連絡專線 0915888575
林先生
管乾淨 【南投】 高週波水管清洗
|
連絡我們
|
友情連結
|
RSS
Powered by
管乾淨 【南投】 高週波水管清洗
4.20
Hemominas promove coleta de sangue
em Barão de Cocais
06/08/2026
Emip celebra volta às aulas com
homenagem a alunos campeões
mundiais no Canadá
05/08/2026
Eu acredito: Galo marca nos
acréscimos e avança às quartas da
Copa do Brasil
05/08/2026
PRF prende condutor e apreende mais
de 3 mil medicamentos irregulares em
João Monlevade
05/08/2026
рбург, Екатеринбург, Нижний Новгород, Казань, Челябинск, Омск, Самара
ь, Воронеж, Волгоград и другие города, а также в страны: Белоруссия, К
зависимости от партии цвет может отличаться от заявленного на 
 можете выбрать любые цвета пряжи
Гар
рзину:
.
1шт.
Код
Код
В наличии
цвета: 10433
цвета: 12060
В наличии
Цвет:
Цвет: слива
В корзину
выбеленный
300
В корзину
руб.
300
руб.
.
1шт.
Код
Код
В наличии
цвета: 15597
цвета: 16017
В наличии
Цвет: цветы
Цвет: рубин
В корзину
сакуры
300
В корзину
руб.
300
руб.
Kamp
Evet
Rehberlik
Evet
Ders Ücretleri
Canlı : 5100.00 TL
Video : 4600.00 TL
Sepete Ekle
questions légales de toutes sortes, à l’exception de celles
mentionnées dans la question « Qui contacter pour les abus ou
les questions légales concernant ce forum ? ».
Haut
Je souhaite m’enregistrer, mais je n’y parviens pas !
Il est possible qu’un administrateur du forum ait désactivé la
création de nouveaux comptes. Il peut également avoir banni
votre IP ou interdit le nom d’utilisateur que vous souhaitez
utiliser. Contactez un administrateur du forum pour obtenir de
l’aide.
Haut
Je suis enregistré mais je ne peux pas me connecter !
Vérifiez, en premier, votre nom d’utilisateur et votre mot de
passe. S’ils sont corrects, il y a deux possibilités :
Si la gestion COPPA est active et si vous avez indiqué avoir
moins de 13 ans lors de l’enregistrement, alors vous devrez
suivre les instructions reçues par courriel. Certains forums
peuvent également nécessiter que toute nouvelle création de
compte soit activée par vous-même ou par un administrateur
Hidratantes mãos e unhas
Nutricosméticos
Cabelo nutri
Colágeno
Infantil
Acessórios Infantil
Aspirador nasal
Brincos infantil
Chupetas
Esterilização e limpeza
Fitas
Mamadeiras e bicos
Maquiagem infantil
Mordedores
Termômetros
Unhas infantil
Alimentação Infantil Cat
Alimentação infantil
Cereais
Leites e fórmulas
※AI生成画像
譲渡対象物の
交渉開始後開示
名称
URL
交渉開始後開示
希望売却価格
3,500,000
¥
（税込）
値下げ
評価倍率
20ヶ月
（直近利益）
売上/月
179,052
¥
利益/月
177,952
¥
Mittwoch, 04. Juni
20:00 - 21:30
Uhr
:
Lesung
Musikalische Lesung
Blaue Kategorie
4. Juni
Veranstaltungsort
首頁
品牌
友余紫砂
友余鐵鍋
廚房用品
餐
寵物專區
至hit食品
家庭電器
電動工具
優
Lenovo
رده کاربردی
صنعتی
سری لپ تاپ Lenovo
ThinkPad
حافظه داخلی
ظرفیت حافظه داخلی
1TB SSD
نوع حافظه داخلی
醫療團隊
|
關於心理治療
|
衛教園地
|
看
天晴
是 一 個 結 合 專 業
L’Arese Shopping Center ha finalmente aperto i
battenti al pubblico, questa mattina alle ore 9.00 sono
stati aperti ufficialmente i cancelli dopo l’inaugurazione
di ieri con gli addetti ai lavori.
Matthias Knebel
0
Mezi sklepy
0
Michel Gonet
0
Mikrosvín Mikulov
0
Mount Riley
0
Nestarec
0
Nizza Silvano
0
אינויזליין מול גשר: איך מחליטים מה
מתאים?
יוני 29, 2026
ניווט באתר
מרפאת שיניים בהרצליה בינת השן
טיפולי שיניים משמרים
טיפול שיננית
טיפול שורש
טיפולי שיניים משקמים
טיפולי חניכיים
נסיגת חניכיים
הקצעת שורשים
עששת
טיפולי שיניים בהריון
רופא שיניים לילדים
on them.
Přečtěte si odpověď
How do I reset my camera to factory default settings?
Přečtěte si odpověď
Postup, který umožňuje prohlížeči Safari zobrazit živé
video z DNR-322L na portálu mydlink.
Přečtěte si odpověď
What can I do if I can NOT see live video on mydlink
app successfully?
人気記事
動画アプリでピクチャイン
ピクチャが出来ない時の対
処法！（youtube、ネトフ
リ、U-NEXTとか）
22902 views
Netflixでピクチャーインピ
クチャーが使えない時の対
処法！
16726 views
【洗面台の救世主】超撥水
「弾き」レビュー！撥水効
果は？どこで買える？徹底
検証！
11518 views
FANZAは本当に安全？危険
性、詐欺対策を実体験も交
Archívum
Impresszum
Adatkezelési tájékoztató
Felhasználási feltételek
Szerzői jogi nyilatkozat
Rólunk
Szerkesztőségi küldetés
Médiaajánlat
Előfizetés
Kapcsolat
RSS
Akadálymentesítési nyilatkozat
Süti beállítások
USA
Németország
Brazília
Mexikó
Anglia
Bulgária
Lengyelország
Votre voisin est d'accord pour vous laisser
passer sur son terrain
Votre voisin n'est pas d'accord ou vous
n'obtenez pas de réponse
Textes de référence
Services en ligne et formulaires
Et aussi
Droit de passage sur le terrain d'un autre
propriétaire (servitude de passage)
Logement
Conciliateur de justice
◆ ◆ ◆ ◆ ◆
### Problem requirements
Give all of the entries again, word for word.

### Task output
連絡專線 0915888575
林先生
管乾淨 【南投】 高週波水管清洗
|
連絡我們
|
友情連結
|
RSS
Powered by
管乾淨 【南投】 高週波水管清洗
4.20
Hemominas promove coleta de sangue
em Barão de Cocais
06/08/2026
Emip celebra volta às aulas com
homenagem a alunos campeões
mundiais no Canadá
05/08/2026
Eu acredito: Galo marca nos
acréscimos e avança às quartas da
Copa do Brasil
05/08/2026
PRF prende condutor e apreende mais
de 3 mil medicamentos irregulares em
João Monlevade
05/08/2026
рбург, Екатеринбург, Нижний Новгород, Казань, Челябинск, Омск, Самара
ь, Воронеж, Волгоград и другие города, а также в страны: Белоруссия, К
зависимости от партии цвет может отличаться от заявленного на 
 можете выбрать любые цвета пряжи
Гар
рзину:
.
1шт.
Код
Код
В наличии
цвета: 10433
цвета: 12060
В наличии
Цвет:
Цвет: слива
В корзину
выбеленный
300
В корзину
руб.
300
руб.
.
1шт.
Код
Код
В наличии
цвета: 15597
цвета: 16017
В наличии
Цвет: цветы
Цвет: рубин
В корзину
сакуры
300
В корзину
руб.
300
руб.
Kamp
Evet
Rehberlik
Evet
Ders Ücretleri
Canlı : 5100.00 TL
Video : 4600.00 TL
Sepete Ekle
questions légales de toutes sortes, à l’exception de celles
mentionnées dans la question « Qui contacter pour les abus ou
les questions légales concernant ce forum ? ».
Haut
Je souhaite m’enregistrer, mais je n’y parviens pas !
Il est possible qu’un administrateur du forum ait désactivé la
création de nouveaux comptes. Il peut également avoir banni
votre IP ou interdit le nom d’utilisateur que vous souhaitez
utiliser. Contactez un administrateur du forum pour obtenir de
l’aide.
Haut
Je suis enregistré mais je ne peux pas me connecter !
Vérifiez, en premier, votre nom d’utilisateur et votre mot de
passe. S’ils sont corrects, il y a deux possibilités :
Si la gestion COPPA est active et si vous avez indiqué avoir
moins de 13 ans lors de l’enregistrement, alors vous devrez
suivre les instructions reçues par courriel. Certains forums
peuvent également nécessiter que toute nouvelle création de
compte soit activée par vous-même ou par un administrateur
Hidratantes mãos e unhas
Nutricosméticos
Cabelo nutri
Colágeno
Infantil
Acessórios Infantil
Aspirador nasal
Brincos infantil
Chupetas
Esterilização e limpeza
Fitas
Mamadeiras e bicos
Maquiagem infantil
Mordedores
Termômetros
Unhas infantil
Alimentação Infantil Cat
Alimentação infantil
Cereais
Leites e fórmulas
※AI生成画像
譲渡対象物の
交渉開始後開示
名称
URL
交渉開始後開示
希望売却価格
3,500,000
¥
（税込）
値下げ
評価倍率
20ヶ月
（直近利益）
売上/月
179,052
¥
利益/月
177,952
¥
Mittwoch, 04. Juni
20:00 - 21:30
Uhr
:
Lesung
Musikalische Lesung
Blaue Kategorie
4. Juni
Veranstaltungsort
首頁
品牌
友余紫砂
友余鐵鍋
廚房用品
餐
寵物專區
至hit食品
家庭電器
電動工具
優
Lenovo
رده کاربردی
صنعتی
سری لپ تاپ Lenovo
ThinkPad
حافظه داخلی
ظرفیت حافظه داخلی
1TB SSD
نوع حافظه داخلی
醫療團隊
|
關於心理治療
|
衛教園地
|
看
天晴
是 一 個 結 合 專 業
L’Arese Shopping Center ha finalmente aperto i
battenti al pubblico, questa mattina alle ore 9.00 sono
stati aperti ufficialmente i cancelli dopo l’inaugurazione
di ieri con gli addetti ai lavori.
Matthias Knebel
0
Mezi sklepy
0
Michel Gonet
0
Mikrosvín Mikulov
0
Mount Riley
0
Nestarec
0
Nizza Silvano
0
אינויזליין מול גשר: איך מחליטים מה
מתאים?
יוני 29, 2026
ניווט באתר
מרפאת שיניים בהרצליה בינת השן
טיפולי שיניים משמרים
טיפול שיננית
טיפול שורש
טיפולי שיניים משקמים
טיפולי חניכיים
נסיגת חניכיים
הקצעת שורשים
עששת
טיפולי שיניים בהריון
רופא שיניים לילדים
on them.
Přečtěte si odpověď
How do I reset my camera to factory default settings?
Přečtěte si odpověď
Postup, který umožňuje prohlížeči Safari zobrazit živé
video z DNR-322L na portálu mydlink.
Přečtěte si odpověď
What can I do if I can NOT see live video on mydlink
app successfully?
人気記事
動画アプリでピクチャイン
ピクチャが出来ない時の対
処法！（youtube、ネトフ
リ、U-NEXTとか）
22902 views
Netflixでピクチャーインピ
クチャーが使えない時の対
処法！
16726 views
【洗面台の救世主】超撥水
「弾き」レビュー！撥水効
果は？どこで買える？徹底
検証！
11518 views
FANZAは本当に安全？危険
性、詐欺対策を実体験も交
Archívum
Impresszum
Adatkezelési tájékoztató
Felhasználási feltételek
Szerzői jogi nyilatkozat
Rólunk
Szerkesztőségi küldetés
Médiaajánlat
Előfizetés
Kapcsolat
RSS
Akadálymentesítési nyilatkozat
Süti beállítások
USA
Németország
Brazília
Mexikó
Anglia
Bulgária
Lengyelország
Votre voisin est d'accord pour vous laisser
passer sur son terrain
Votre voisin n'est pas d'accord ou vous
n'obtenez pas de réponse
Textes de référence
Services en ligne et formulaires
Et aussi
Droit de passage sur le terrain d'un autre
propriétaire (servitude de passage)
Logement
Conciliateur de justice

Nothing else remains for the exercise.